=== Required work ===
Without any of their pictures, return all of the records exactly.

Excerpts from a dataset

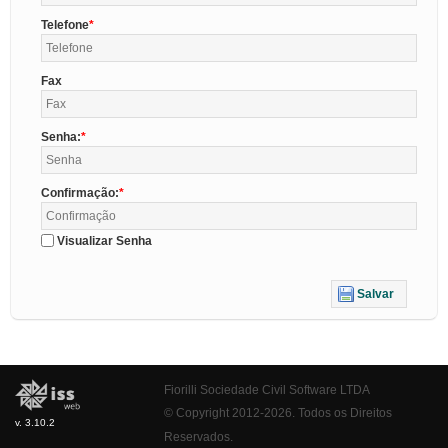
Telefone
Fax
Senha:
Confirmação:
Visualizar Senha
Salvar
Fiorilli Sociedade Civil Software LTDA
© Copyright 2012-2026. Todos os Direitos
v. 3.10.2
Reservados.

=== Your response ===
Telefone
Fax
Senha:
Confirmação:
Visualizar Senha
Salvar
Fiorilli Sociedade Civil Software LTDA
© Copyright 2012-2026. Todos os Direitos
v. 3.10.2
Reservados.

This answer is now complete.